AIM OF THE TASK>
In the data below, begin at the line with "Title/Keywords" and stop after the line with "Full Funding In"; output those lines exactly and no pictures.

RECORDS TO USE>
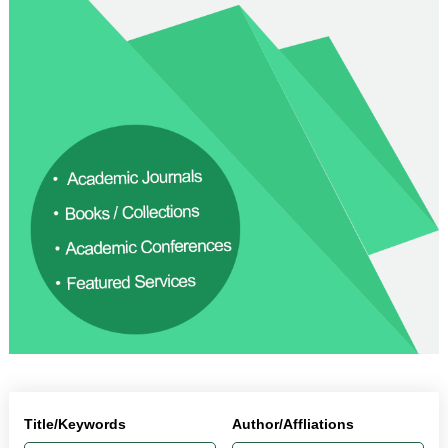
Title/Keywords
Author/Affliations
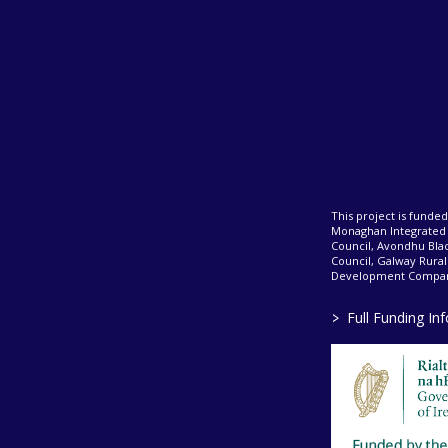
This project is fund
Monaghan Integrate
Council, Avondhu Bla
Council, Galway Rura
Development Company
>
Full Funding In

--

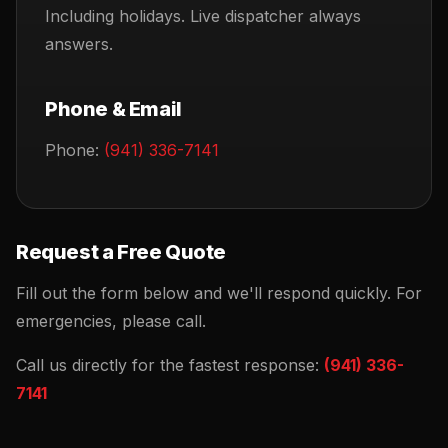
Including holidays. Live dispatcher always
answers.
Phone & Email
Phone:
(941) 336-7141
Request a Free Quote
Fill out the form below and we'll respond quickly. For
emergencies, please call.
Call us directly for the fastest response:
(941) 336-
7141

...

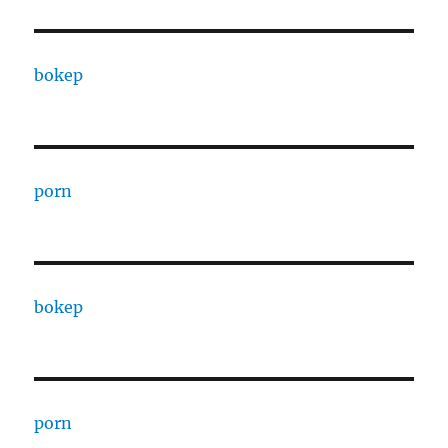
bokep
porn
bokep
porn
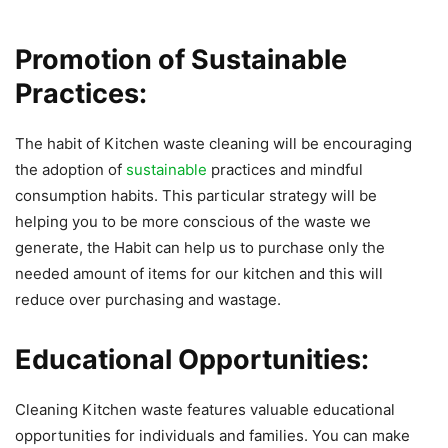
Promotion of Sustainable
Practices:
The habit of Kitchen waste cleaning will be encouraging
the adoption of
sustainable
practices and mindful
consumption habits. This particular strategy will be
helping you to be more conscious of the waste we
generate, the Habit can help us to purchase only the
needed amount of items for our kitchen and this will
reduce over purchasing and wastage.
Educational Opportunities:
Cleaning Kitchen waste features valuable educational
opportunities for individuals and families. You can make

EXERCISE RESPONSE>
Title/Keywords
Author/Affliations
This project is fund
Monaghan Integrate
Council, Avondhu Bla
Council, Galway Rura
Development Company
>
Full Funding In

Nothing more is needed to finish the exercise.